_Assignment_
Without including any pictures, give back all of the data exactly.

(Records from a data collection)
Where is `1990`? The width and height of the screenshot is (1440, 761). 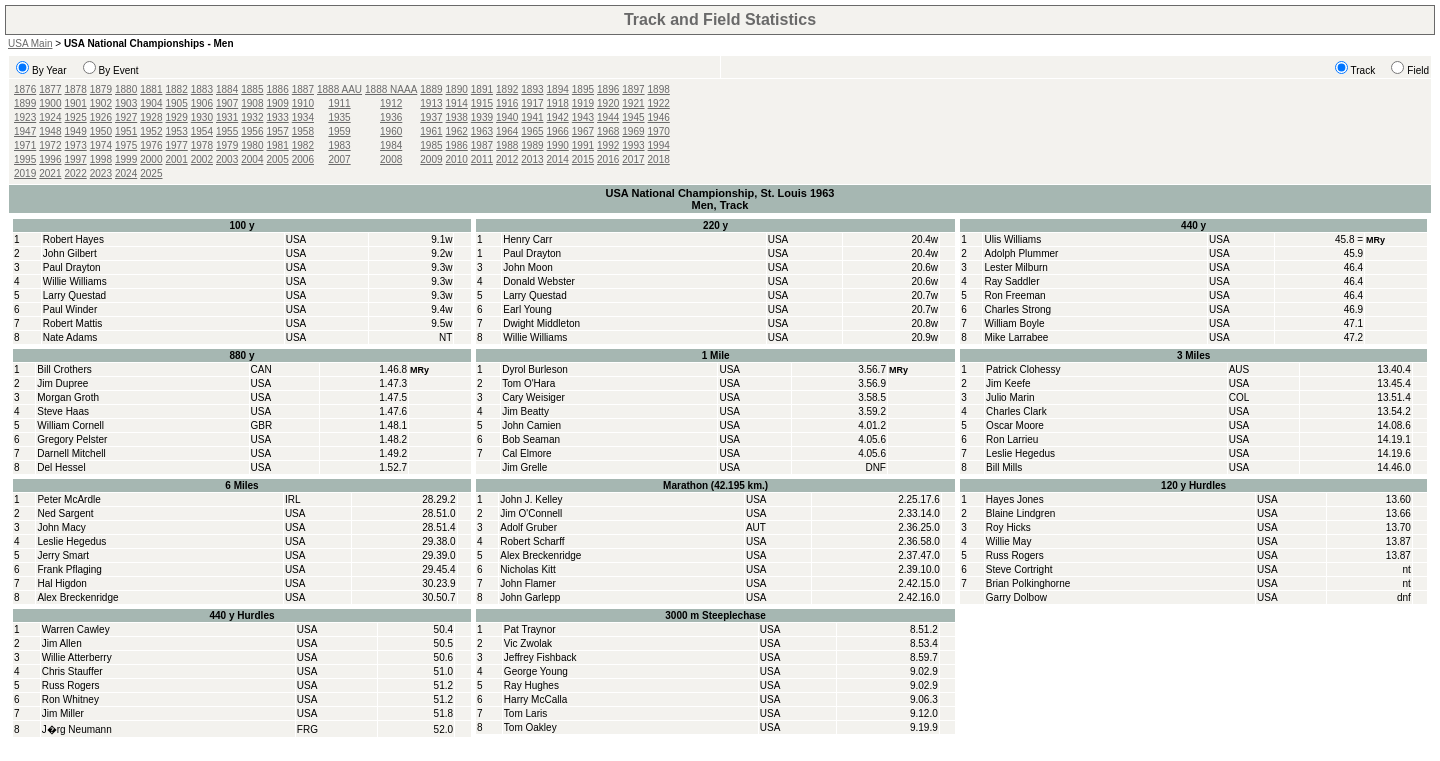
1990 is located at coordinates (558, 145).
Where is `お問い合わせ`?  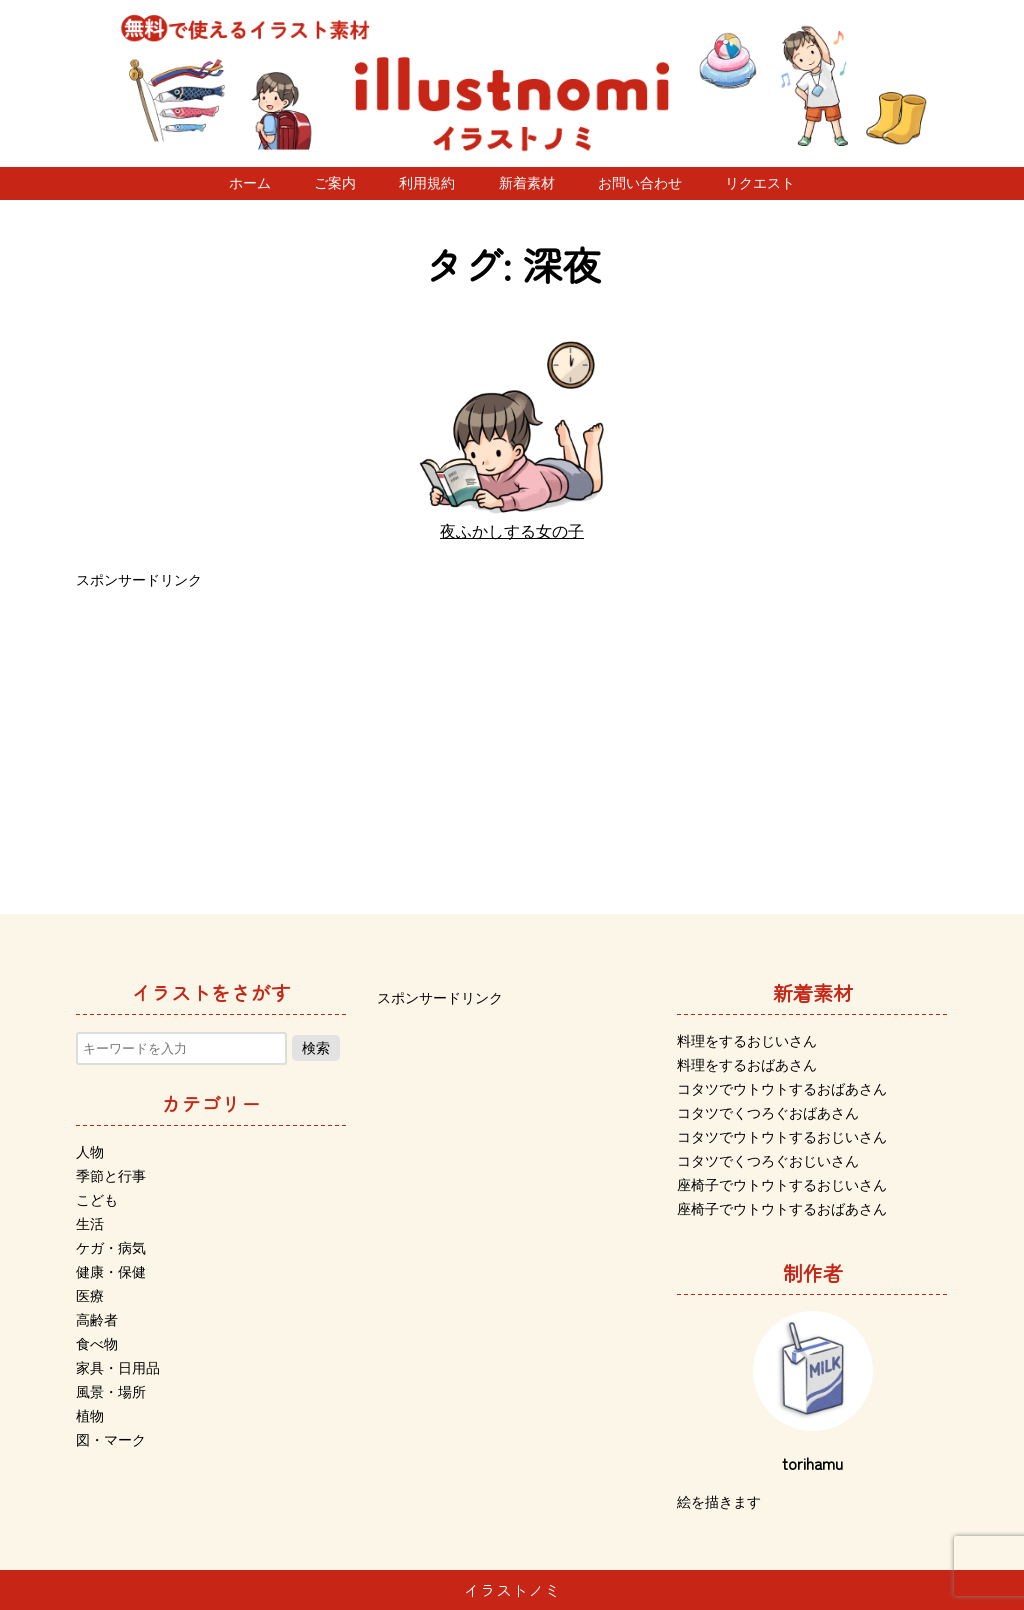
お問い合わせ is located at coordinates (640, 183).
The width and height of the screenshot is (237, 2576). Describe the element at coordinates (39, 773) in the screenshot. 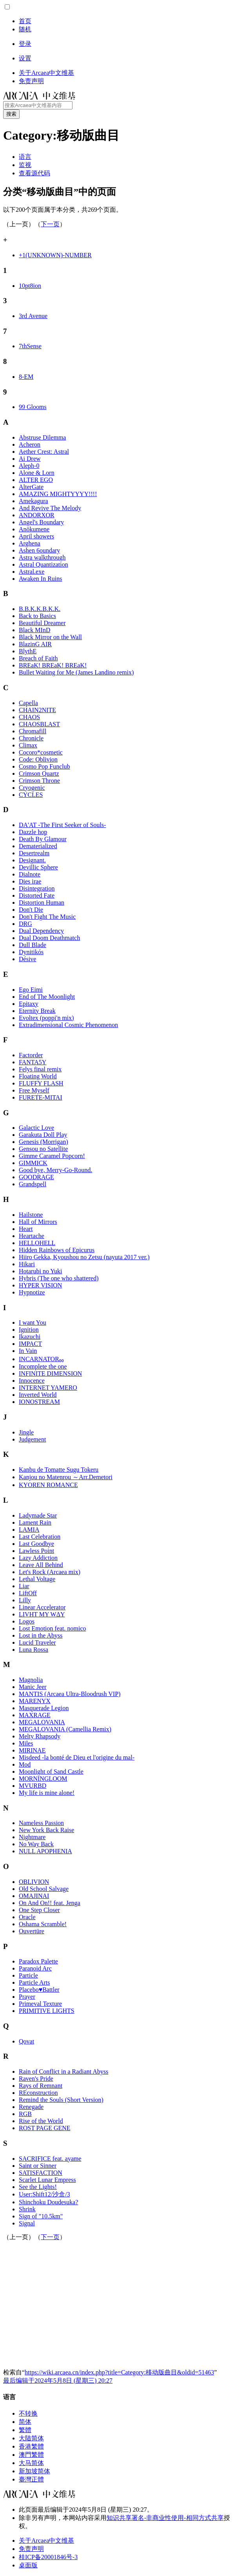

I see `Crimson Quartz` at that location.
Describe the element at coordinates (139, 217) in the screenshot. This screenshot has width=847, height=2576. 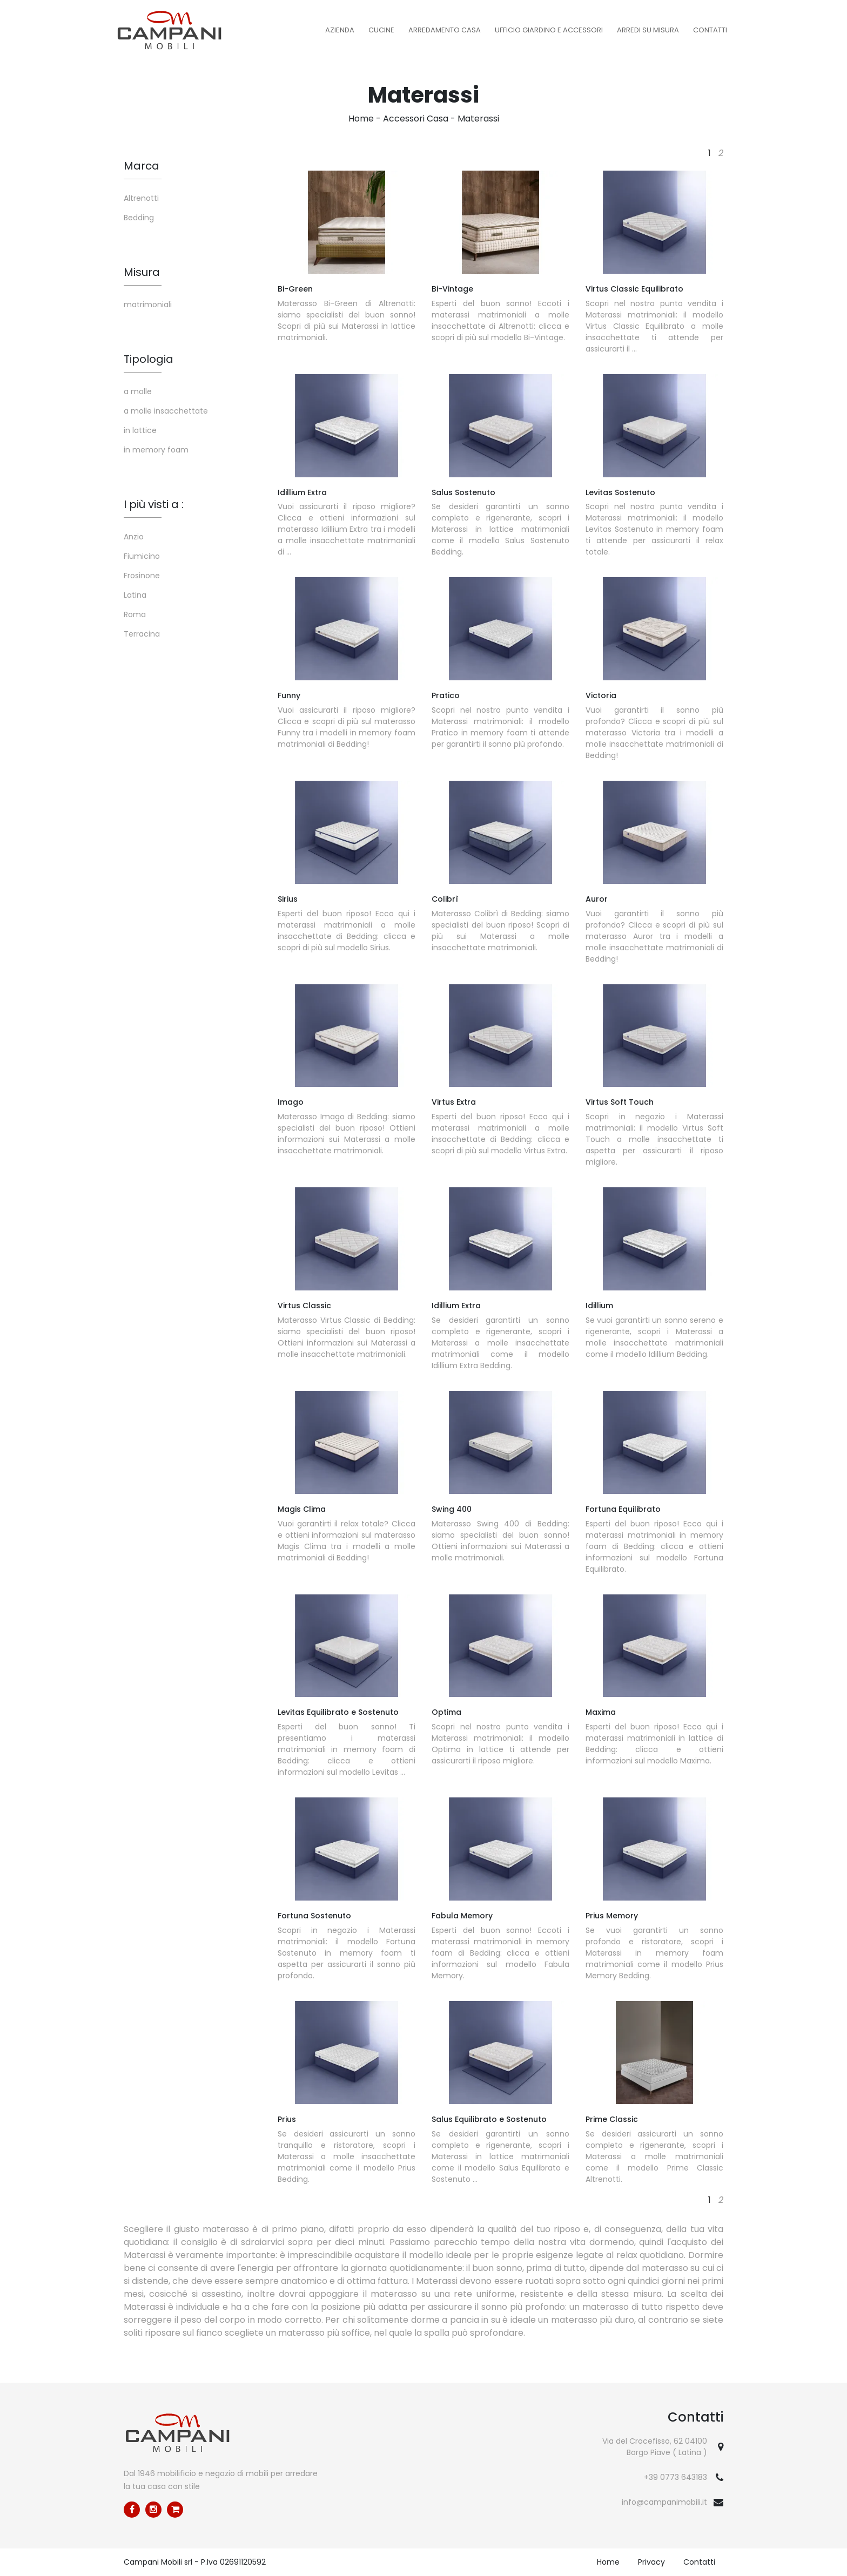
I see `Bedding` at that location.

_Response_
Where is `1990`? The width and height of the screenshot is (1440, 761). 
1990 is located at coordinates (558, 145).
Where is `お問い合わせ`?  
お問い合わせ is located at coordinates (640, 183).
The width and height of the screenshot is (237, 2576). Describe the element at coordinates (39, 773) in the screenshot. 

I see `Crimson Quartz` at that location.
Describe the element at coordinates (139, 217) in the screenshot. This screenshot has width=847, height=2576. 
I see `Bedding` at that location.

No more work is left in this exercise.